George Crowe

Biographical details
- Born: June 28, 1936 Rothesay, New Brunswick, Canada
- Died: January 6, 2019 (aged 82) Florida, U.S.

Coaching career (HC unless noted)
- 1960–1964: Albany Academy for Boys
- 1964–1969: Oswego State
- 1969–1975: Phillips Exeter Academy
- 1975–1984: Dartmouth
- 1986-1998: Dartmouth (women's)

Head coaching record
- Overall: 340-259-32 (.564)

Accomplishments and honors

Championships
- 1979-80 ECAC Ivy Division 1990-91 Ivy League 1992-93 Ivy League 1994-95 Ivy League 1997-98 Ivy League

Awards
- 2001 Wearer of the Green 2001 Shaeffer Penn Award 2004 Joe Burke Award

= George Crowe (ice hockey) =

Canadian ice hockey coach (1936–2019)

George Crowe (June 28, 1936 – January 6, 2019) was a Canadian ice hockey coach who spent nearly 40 years in the college and high school ranks. For 21 years, Crowe coached both the men's and women's programs at Dartmouth.

==Career==
George Crowe began his coaching career at the Albany Academy for Boys before moving into the college level to take over for the newly minted club team at Oswego State in 1964. The Great Lakers became a Division III in 1966, and while they had success early on, Crowe left the program after only three more years. He returned to coach high school hockey, this time at Phillips Exeter Academy. Six years on Crowe accepted a second coaching gig in the NCAA, this time with Dartmouth.

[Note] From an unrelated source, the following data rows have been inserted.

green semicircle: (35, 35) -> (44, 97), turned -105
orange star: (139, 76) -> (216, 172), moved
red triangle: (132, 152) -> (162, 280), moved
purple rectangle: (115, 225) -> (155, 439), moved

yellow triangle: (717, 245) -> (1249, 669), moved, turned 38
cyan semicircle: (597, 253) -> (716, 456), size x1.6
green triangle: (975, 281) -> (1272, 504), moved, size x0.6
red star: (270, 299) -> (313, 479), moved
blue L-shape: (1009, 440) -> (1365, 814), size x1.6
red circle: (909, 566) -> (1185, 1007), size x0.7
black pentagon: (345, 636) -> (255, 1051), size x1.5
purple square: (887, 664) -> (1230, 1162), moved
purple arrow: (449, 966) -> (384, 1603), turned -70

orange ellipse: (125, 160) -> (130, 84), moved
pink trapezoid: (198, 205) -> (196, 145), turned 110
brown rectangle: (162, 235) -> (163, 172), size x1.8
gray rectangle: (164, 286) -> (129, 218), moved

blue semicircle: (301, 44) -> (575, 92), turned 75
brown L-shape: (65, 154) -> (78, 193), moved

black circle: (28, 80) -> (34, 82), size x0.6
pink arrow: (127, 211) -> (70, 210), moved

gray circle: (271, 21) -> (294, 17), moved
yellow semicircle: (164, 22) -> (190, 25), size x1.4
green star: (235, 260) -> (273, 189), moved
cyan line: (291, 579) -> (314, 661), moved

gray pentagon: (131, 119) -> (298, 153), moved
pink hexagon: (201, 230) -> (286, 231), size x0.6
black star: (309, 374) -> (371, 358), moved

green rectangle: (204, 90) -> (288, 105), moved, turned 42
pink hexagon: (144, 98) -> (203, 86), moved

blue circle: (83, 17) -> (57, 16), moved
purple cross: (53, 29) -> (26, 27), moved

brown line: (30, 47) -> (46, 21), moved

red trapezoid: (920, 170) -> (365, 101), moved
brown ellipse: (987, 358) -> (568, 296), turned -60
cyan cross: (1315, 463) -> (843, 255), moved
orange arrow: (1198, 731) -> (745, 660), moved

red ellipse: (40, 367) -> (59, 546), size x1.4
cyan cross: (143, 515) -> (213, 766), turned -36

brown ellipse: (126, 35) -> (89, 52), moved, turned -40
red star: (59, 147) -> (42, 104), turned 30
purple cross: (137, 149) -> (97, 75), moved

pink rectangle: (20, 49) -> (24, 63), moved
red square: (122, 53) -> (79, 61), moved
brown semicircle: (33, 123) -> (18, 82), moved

When Crowe arrived in Hanover, the Big Green hadn't made a tournament appearance in 26 years and had 15 losing seasons in that span. Crowe's arrival brought about immediate dividends when Dartmouth won 11 more games than the previous season and, after two middling years, the Big Green posted back-to-back 19-win seasons, making the tournament in both 1979 and 1980 (The team's last appearance as of 2016). Unfortunately, Dartmouth began losing soon thereafter once more ending up with sub-.500 records in each of the next four seasons, bottoming out with a 3-23 mark in 1983–84 (a team-worst record to that point). After the season, Crowe resigned to spend more time with his Elite Sports Camps.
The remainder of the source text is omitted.